* [PROBLEM DESCRIPTION]:
Which of the lines below contain the string "Precision"? Pull each one out of the data.

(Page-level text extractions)
---+---

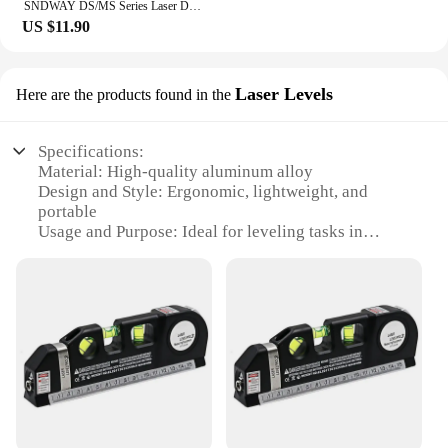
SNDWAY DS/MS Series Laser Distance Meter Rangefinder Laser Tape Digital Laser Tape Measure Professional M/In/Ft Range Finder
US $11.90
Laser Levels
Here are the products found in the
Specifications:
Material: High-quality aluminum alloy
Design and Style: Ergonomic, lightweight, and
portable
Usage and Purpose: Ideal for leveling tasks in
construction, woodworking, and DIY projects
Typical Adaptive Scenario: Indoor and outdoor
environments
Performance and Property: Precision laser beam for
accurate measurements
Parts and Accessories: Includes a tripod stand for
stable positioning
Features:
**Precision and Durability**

---+---

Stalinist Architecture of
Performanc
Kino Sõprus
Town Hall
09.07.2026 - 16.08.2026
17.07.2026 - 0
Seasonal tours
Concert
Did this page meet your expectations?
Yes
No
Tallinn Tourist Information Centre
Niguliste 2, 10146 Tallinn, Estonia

---+---

* [SOLUTION BELOW]:
Performance and Property: Precision laser beam for
**Precision and Durability**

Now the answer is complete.